Bollen’s first novel, Lightning People, explores some of the same ideas found in Orient—the meeting of cultures, the idea of America—but it wasn’t the whodunnit mystery he’d been dreaming of since childhood. The process, however, unintentionally led him to this chilling work.
“It just so happened that I was in Orient, staying at a friend’s house, finishing up the edits of Lightning People. It was so beautiful, so pristine. Wild grasses blowing in the bay beyond the backyard. Children bike riding. And then,” Bollen says with a cock of his eyebrow, “night crept in. It was so dark out there, I became terrified.” Bollen had been living in New York City since 1996, sometimes in dangerous neighorhoods, but the suburban setting of Orient terrified him. “I actually took a knife from the kitchen,” he adds laughing. “It was such a childish reaction. And then the next morning, it was beautiful again. I really liked this idea: dream by day and then nightmare by night. How something can shift so radically. And because Orient is only connected by a very thin causeway, I started to think of Murder on the Orient Express. That's where the idea for the novel started. It could never have been set anywhere else. The only things I knew were that it needs to be a novel set in Orient, and the title needs to be Orient. Everything else just came after that fact.”

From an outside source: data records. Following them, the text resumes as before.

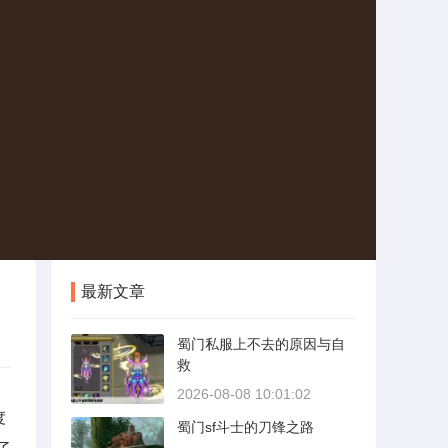
最新文章
蜀门私服上不去的原因与自
救
2026-08-08 10:01:02
度
蜀门sf斗士的刀锋之路
了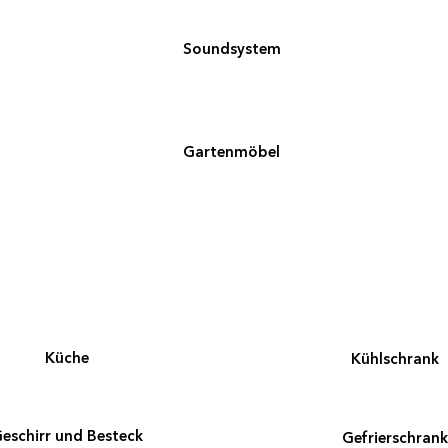
Soundsystem
Gartenmöbel
Küche
Kühlschrank
eschirr und Besteck
Gefrierschrank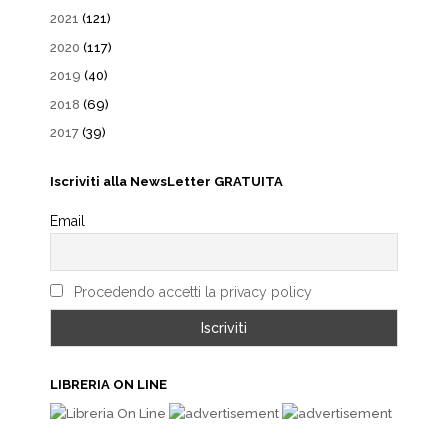
2021
(121)
2020
(117)
2019
(40)
2018
(69)
2017
(39)
Iscriviti alla NewsLetter GRATUITA
Email
Procedendo accetti la privacy policy
LIBRERIA ON LINE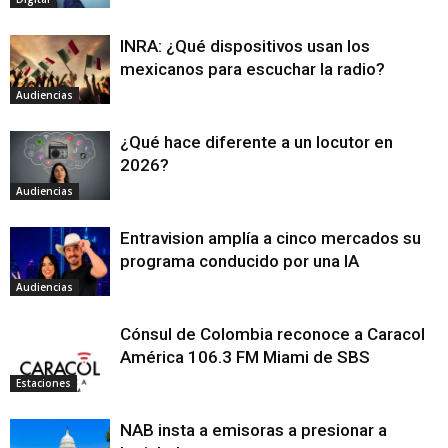
INRA: ¿Qué dispositivos usan los
mexicanos para escuchar la radio?
Audiencias
¿Qué hace diferente a un locutor en
2026?
Audiencias
Entravision amplía a cinco mercados su
programa conducido por una IA
Audiencias
Cónsul de Colombia reconoce a Caracol
América 106.3 FM Miami de SBS
Estaciones
NAB insta a emisoras a presionar a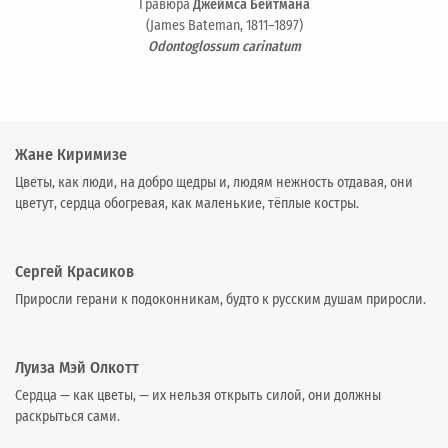
Гравюра
Джеймса Бейтмана
(James Bateman, 1811–1897)
Odontoglossum carinatum
Жане Киримизе
Цветы, как люди, на добро щедры и, людям нежность отдавая, они
цветут, сердца обогревая, как маленькие, тёплые костры.
Сергей Красиков
Приросли герани к подоконникам, будто к русским душам приросли.
Луиза Мэй Олкотт
Сердца — как цветы, — их нельзя открыть силой, они должны
раскрыться сами.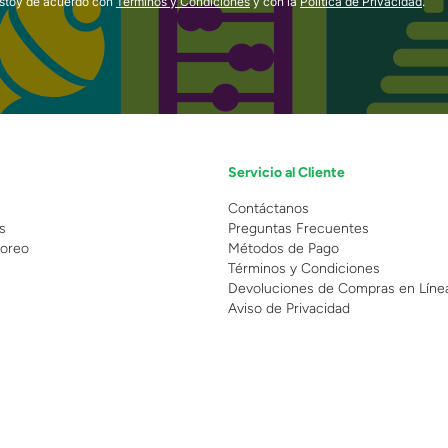
estoy de acuerdo con
Términos y Condiciones
y con la
Política de Privacidad
.
Servicio al Cliente
n
Contáctanos
s
Preguntas Frecuentes
oreo
Métodos de Pago
Términos y Condiciones
Devoluciones de Compras en Líne
Aviso de Privacidad
 Copyright 2025 - Grupo Juguetron . Todos los derechos reservados.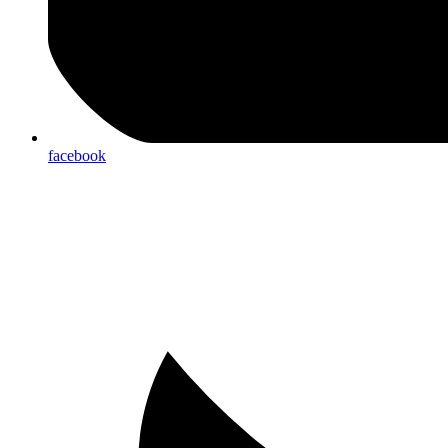
facebook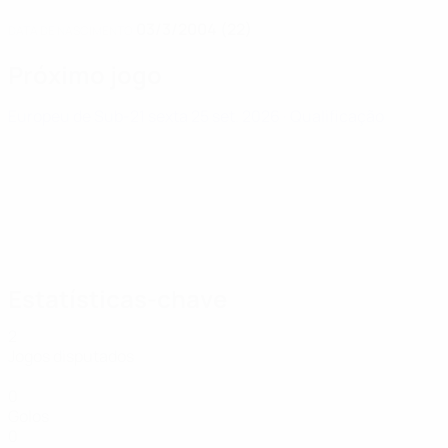
03/3/2004 (22)
DATA DE NASCIMENTO
Próximo jogo
Europeu de Sub-21
sexta 25 set. 2026
· Qualificação
Estatísticas-chave
2
Jogos disputados
0
Golos
0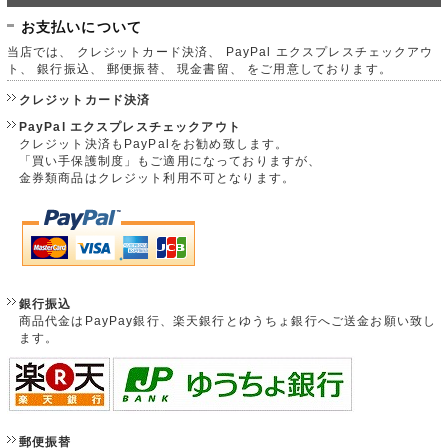
お支払いについて
当店では、 クレジットカード決済、 PayPal エクスプレスチェックアウ
ト、 銀行振込、 郵便振替、 現金書留、 をご用意しております。
クレジットカード決済
PayPal エクスプレスチェックアウト
クレジット決済もPayPalをお勧め致します。
「買い手保護制度」もご適用になっておりますが、
金券類商品はクレジット利用不可となります。
銀行振込
商品代金はPayPay銀行、楽天銀行とゆうちょ銀行へご送金お願い致し
ます。
郵便振替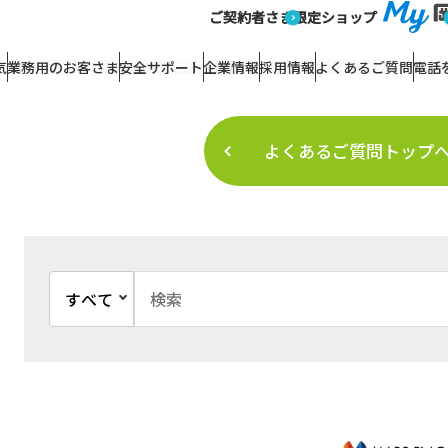
あるご質問【結果画面】
ご契約者さま
限定ショップ
よくあるご質問
気
業務用のお客さま
安全サポート
企業情報
採用情報
よくあるご質問
電話
よくあるご質問トップ
文書種別を選択
検索キーワード入力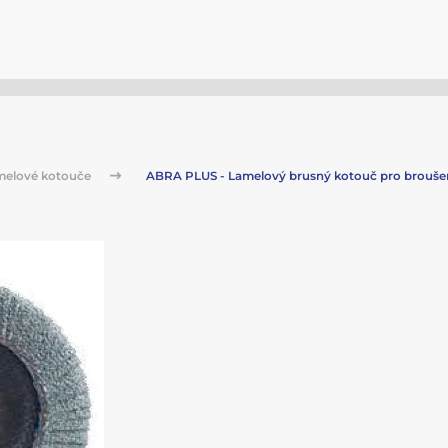
melové kotouče
ABRA PLUS - Lamelový brusný kotouč pro brouše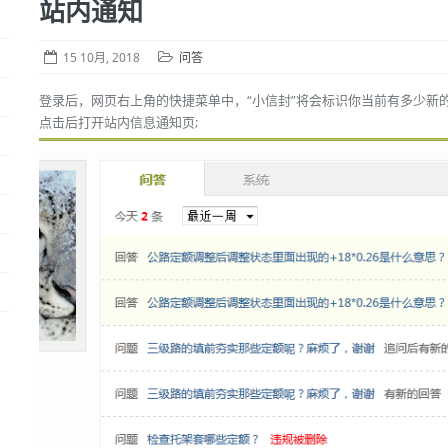
站内通知
15 10月, 2018
问答
登录后，网页右上角的快捷菜单中，“小信封”将会标识你当前有多少新
点击后打开站内信息通知页;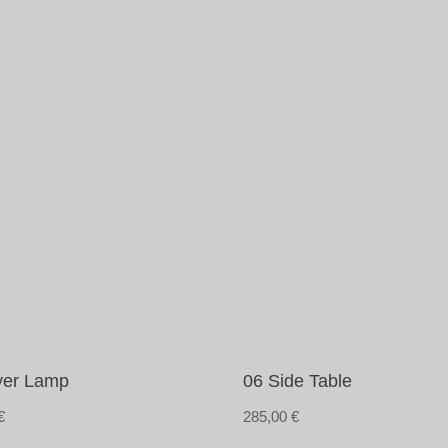
yer Lamp
06 Side Table
€
285,00
€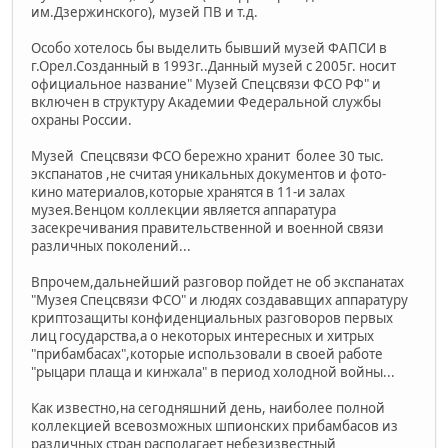
им.Дзержинского), музей ПВ и т.д.
Особо хотелось бы выделить бывший музей ФАПСИ в
г.Орел.Созданный в 1993г..Данный музей с 2005г. носит
официальное название" Музей Спецсвязи ФСО РФ" и
включен в структуру Академии Федеральной службы
охраны России.
Музей Спецсвязи ФСО бережно хранит более 30 тыс.
экспанатов ,не считая уникальных документов и фото-
кино материалов,которые хранятся в 11-и залах
музея.Венцом коллекции является аппаратура
засекречивания правительственной и военной связи
различных поколений...
Впрочем,дальнейший разговор пойдет не об экспанатах
"Музея Спецсвязи ФСО" и людях создававщих аппаратуру
криптозащиты конфиденциальных разговоров первых
лиц государства,а о некоторых интересных и хитрых
"прибамбасах",которые использовали в своей работе
"рыцари плаща и кинжала" в период холодной войны...
Как известно,на сегодняшний день, наиболее полной
коллекцией всевозможных шпионских прибамбасов из
различных стран располагает небезизвестный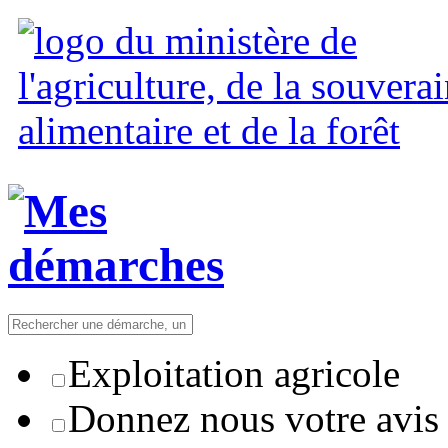
Exploitation agricole
Donnez nous votre avis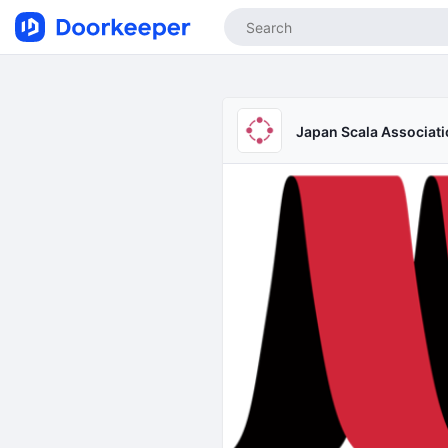
Japan Scala Associat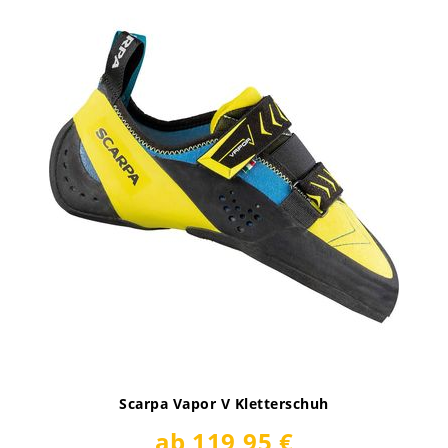
Scarpa Vapor V Kletterschuh
ab 119,95 €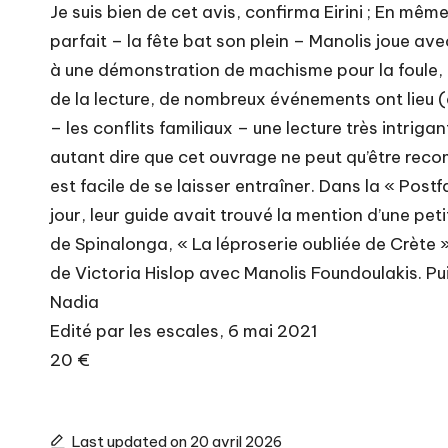
Je suis bien de cet avis, confirma Eirini ; En mê
parfait – la fête bat son plein – Manolis joue ave
à une démonstration de machisme pour la foule, ma
de la lecture, de nombreux événements ont lieu 
– les conflits familiaux – une lecture très intri
autant dire que cet ouvrage ne peut qu’être reco
est facile de se laisser entraîner. Dans la « Postf
jour, leur guide avait trouvé la mention d’une peti
de Spinalonga, « La léproserie oubliée de Crète »
de Victoria Hislop avec Manolis Foundoulakis. Puis
Nadia
Edité par les escales, 6 mai 2021
20 €
Last updated on 20 avril 2026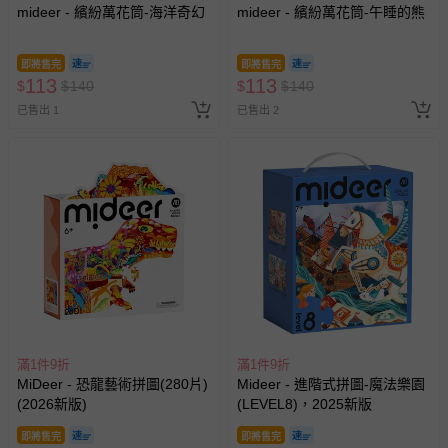
mideer - 繽紛萬花筒-海洋奇幻
mideer - 繽紛萬花筒-午睡的熊
即將售完
即將售完
113
113
$
$
140
$
$
140
已售出 1
已售出 2
滿1件9折
滿1件9折
MiDeer - 恐龍藝術拼圖(280片)
Mideer - 進階式拼圖-魔法樂園
(2026新版)
(LEVEL8)，2025新版
即將售完
即將售完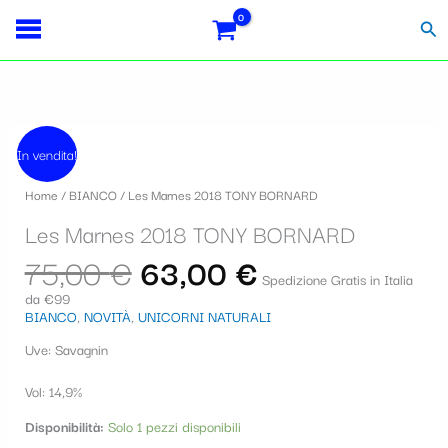
Vai
S
al
Cer
contenuto
e
l
e
Il
Il
Les
z
prezzo
prezzo
In vendita!
Marnes
originale
attuale
i
2018
era:
è:
Home
/
BIANCO
/ Les Marnes 2018 TONY BORNARD
TONY
75,00 €.
63,00 €.
o
BORNARD
Les Marnes 2018 TONY BORNARD
quantità
n
75,00
€
63,00
€
a
Spedizione Gratis in Italia
da €99
u
BIANCO
,
NOVITÀ
,
UNICORNI NATURALI
n
Uve: Savagnin
a
Vol: 14,9%
c
Disponibilità:
Solo 1 pezzi disponibili
a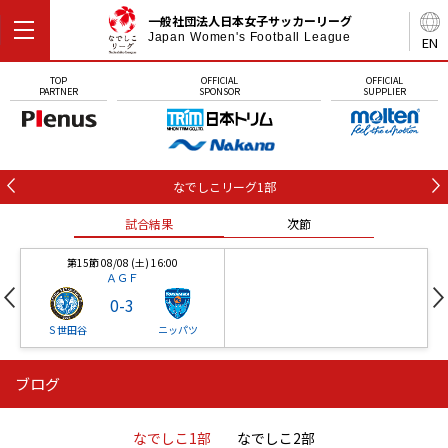
一般社団法人日本女子サッカーリーグ
Japan Women's Football League
EN
TOP
OFFICIAL
OFFICIAL
PARTNER
SPONSOR
SUPPLIER
なでしこリーグ1部
試合結果
次節
第15節 08/08 (土) 16:00
ＡＧＦ
0
-
3
Ｓ世田谷
ニッパツ
ブログ
第16節 09/05 (土) 15:00
第16節 09/05 (土) 15:00
試合結果
次節
ニッパツ
石人の星
-
-
なでしこ1部
なでしこ2部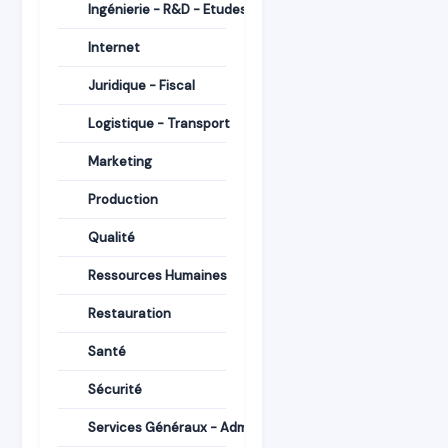
Ingénierie - R&D - Etudes
Internet
Juridique - Fiscal
Logistique - Transport
Marketing
Production
Qualité
Ressources Humaines
Restauration
Santé
Sécurité
Services Généraux - Administration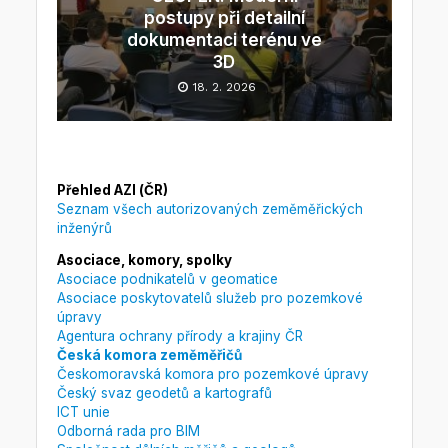
postupy při detailní
dokumentaci terénu ve
3D
18. 2. 2026
Přehled AZI (ČR)
Seznam všech autorizovaných zeměměřických
inženýrů
Asociace, komory, spolky
Asociace podnikatelů v geomatice
Asociace poskytovatelů služeb pro pozemkové
úpravy
Agentura ochrany přírody a krajiny ČR
Česká komora zeměměřičů
Českomoravská komora pro pozemkové úpravy
Český svaz geodetů a kartografů
ICT unie
Odborná rada pro BIM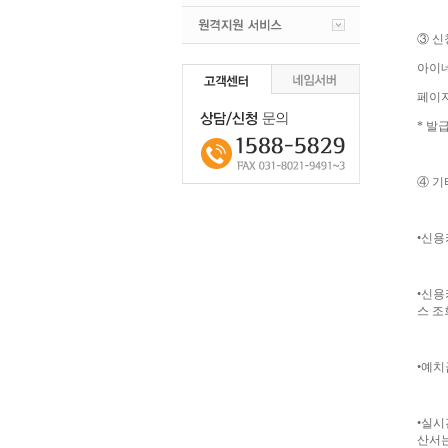
③ 
아이네
페이지
* 발
④ 기
•신용
•신용
스 조
•예치
•실시
산서는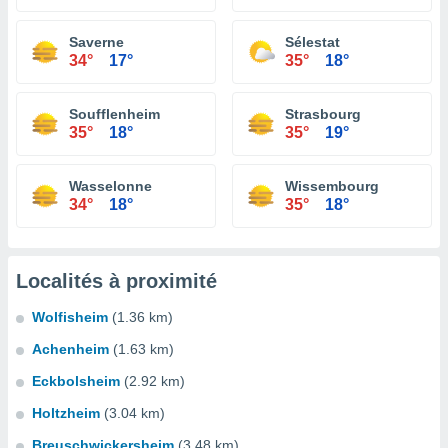
Saverne
Sélestat
34°
17°
35°
18°
Soufflenheim
Strasbourg
35°
18°
35°
19°
Wasselonne
Wissembourg
34°
18°
35°
18°
Localités à proximité
Wolfisheim
(1.36 km)
Achenheim
(1.63 km)
Eckbolsheim
(2.92 km)
Holtzheim
(3.04 km)
Breuschwickersheim
(3.48 km)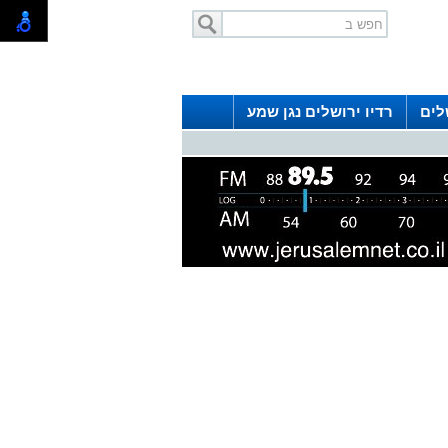
לים
רדיו ירושלים נגן שמע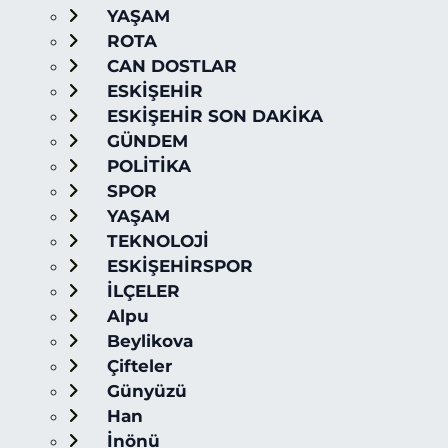
YAŞAM
ROTA
CAN DOSTLAR
ESKİŞEHİR
ESKİŞEHİR SON DAKİKA
GÜNDEM
POLİTİKA
SPOR
YAŞAM
TEKNOLOJİ
ESKİŞEHİRSPOR
İLÇELER
Alpu
Beylikova
Çifteler
Günyüzü
Han
İnönü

While the idea for the novel may not have begun with protagonist Mills, the inclusion of such a character is something Bollen had been toying with for some time.
“I think I've always been obsessed with the idea of homelessness,” Bollen says. “The freedom and desperation of it. Mills really is homeless, and it's a vulnerable place to be when you don't have anyone to vouch for you, or to go back to. The youngest person in the novel is in the most jeopardizing and dangerous place—that was really interesting to me.
In a novel that also taps into the tensions between natives and newcomers, year-rounders (those who live in Orient full-time) and weekenders (New Yorkers who come out to the country on weekends), there’s a level of symmetry in the fact that Bollen, an outsider, commandeered this sleepy town to tell his story. And how does he expect the locals to take his literary invasion?
“I really think that I won't be allowed over the causeway,” he says laughing, eyes wide with mock horror. “I think they're going to set up a toll booth with a picture of me and not let me pass. But,” he concludes, his earnestness returning, “I think if they actually read it, they’ll see I’m not trying to take down their neighborhood. I love Orient. It's beautiful.”